Globals are not job type specific and can be provided to any job type. Moreover, globals are passed to child jobs by the chain dispatch and dag job types. Globals are also passed to downstream jobs initiated as a result of a dispatch post-job action.

This then provides a mechanism for a job to receive generic global values when dispatched (e.g. by an S3 event) which are then made available to child/downstream jobs, irrespective of job type. Global values are made available to the Jinja rendering process for any job type that supports this capability.
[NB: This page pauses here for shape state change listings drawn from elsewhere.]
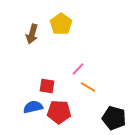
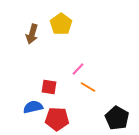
red square: moved 2 px right, 1 px down
red pentagon: moved 2 px left, 7 px down
black pentagon: moved 3 px right; rotated 15 degrees clockwise
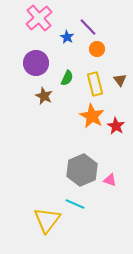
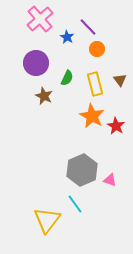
pink cross: moved 1 px right, 1 px down
cyan line: rotated 30 degrees clockwise
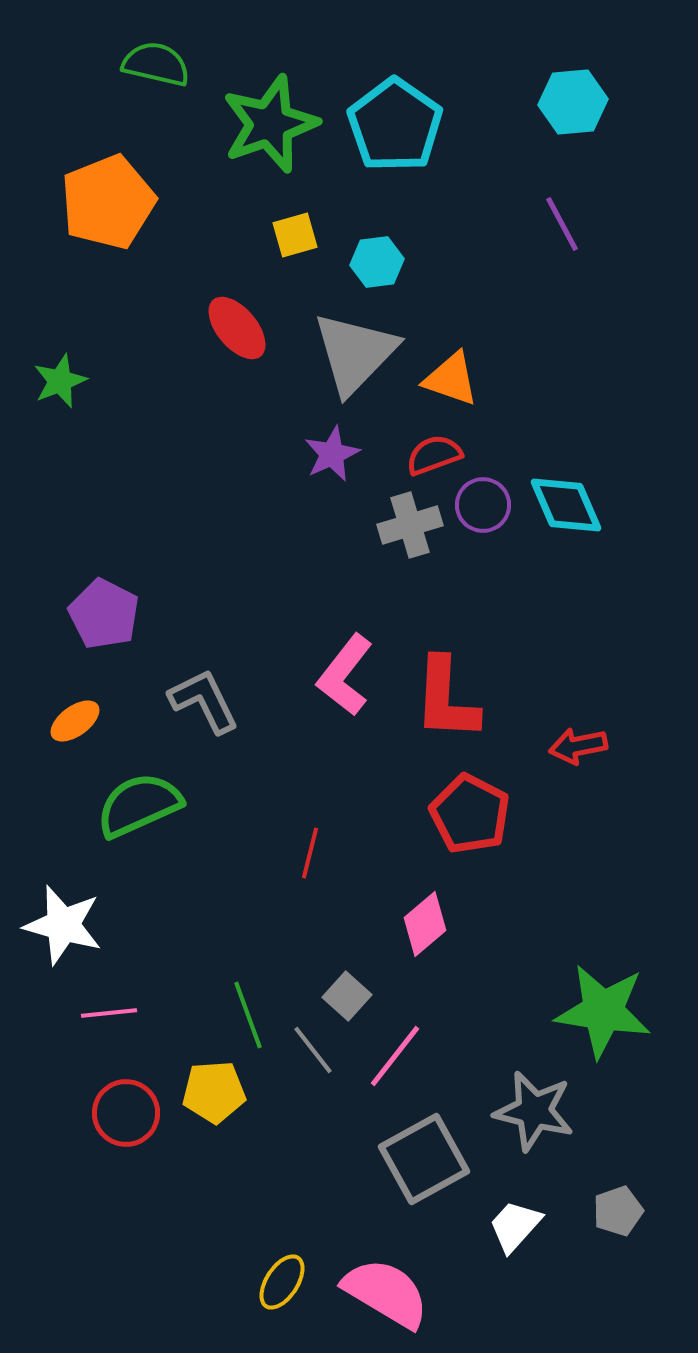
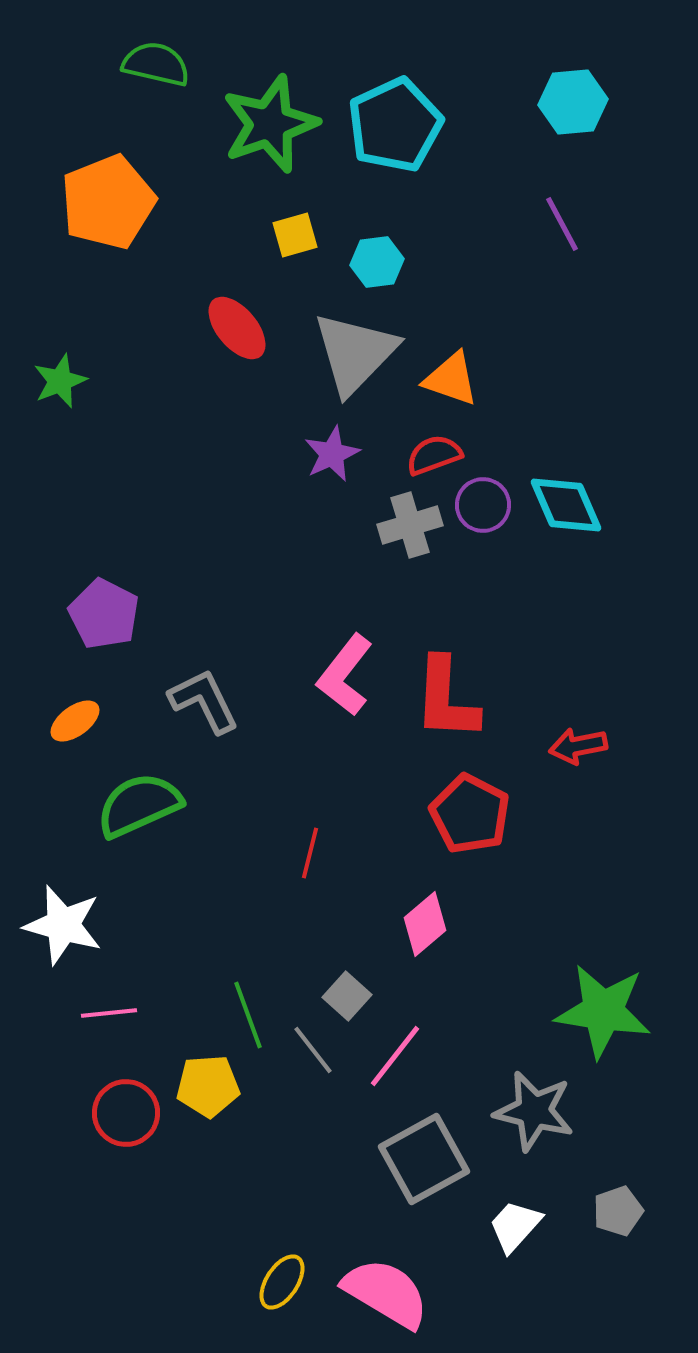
cyan pentagon at (395, 125): rotated 12 degrees clockwise
yellow pentagon at (214, 1092): moved 6 px left, 6 px up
Refer to individual job types for more information.

Global values for a job are determined by the following order of precedence (highest to lowest):

  1. Globals in the dispatch message.

  2. Globals in the dispatching job, if any.

  3. Globals in the job specification.

Globals Owned by Lava

Global names within a job specification may not start with lava (case insensitive). This prefix is reserved for lava's use.
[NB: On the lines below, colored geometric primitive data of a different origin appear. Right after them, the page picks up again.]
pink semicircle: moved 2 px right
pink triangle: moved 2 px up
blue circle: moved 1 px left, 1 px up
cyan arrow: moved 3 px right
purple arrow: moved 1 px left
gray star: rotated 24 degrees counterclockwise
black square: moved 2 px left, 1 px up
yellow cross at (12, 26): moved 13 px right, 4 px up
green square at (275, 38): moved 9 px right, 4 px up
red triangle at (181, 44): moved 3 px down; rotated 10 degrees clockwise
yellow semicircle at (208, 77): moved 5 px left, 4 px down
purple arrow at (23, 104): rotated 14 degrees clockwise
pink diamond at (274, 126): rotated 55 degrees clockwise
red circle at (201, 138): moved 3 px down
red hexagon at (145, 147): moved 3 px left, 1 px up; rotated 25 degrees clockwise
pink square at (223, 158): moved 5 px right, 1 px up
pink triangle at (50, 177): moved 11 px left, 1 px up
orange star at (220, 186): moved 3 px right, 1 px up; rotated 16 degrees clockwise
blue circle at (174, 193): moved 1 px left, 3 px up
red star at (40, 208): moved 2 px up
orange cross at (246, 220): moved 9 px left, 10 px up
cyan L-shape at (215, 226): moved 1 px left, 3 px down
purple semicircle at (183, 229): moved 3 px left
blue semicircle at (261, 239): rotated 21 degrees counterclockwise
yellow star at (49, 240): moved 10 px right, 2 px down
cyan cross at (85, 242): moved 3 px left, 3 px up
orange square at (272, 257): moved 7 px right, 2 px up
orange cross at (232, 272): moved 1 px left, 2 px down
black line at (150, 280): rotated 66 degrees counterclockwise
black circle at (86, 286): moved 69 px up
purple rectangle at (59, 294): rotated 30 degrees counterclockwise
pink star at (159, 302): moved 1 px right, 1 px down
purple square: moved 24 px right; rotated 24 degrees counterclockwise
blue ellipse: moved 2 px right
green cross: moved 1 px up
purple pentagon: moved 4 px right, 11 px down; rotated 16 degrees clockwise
Lava jobs have a concept of master job and parent job. For a simple, stand-alone job, the master job, the parent job and the current job are all one and the same. In a hierarchy of jobs formed when jobs start other jobs via chain jobs, dispatch jobs, dag jobs, or dispatch post-job actions, the master job is the initial job at the top of the hierarchy. The parent job is the job that caused the current job to run.

For a single level hierarchy resulting from a chain job, the master and parent are the same. In a multi-level hierarchy, they will differ, as shown below.

Lava adds its own globals under globals.lava that capture information relating to the master and parent jobs.

Name Type Description
foreach_index int For children of foreach jobs, this is the loop iteration counter, starting at zero.
iteration int The iteration (run attempt) number for the job. See Job Retries for more information.
master_job_id str The job_id of the master job.
master_start datetime The local start time of the master job, including timezone.
master_ustart datetime The UTC start time of the master job, including timezone.
parent_job_id str The job_id of the parent job.
parent_start datetime The local start time of the parent job, including timezone.
parent_ustart datetime The UTC start time of the parent job, including timezone.

All jobs started from the same master job have access to the job_id of the master job and the local and UTC timestamps for when it started. These can be useful for constructing Jinja render values that are guaranteed to be consistent across all jobs started from a common master (e.g. for use in filenames).

{# This might be useful in a filename #}
{{ globals.lava.master_ustart.strftime('%Y-%m-%d') }}

Use with Event Triggered Dispatch

The s3triggers table permits the inclusion of globals which will be passed on to any jobs when dispatched. These will override similarly named globals in the job specification.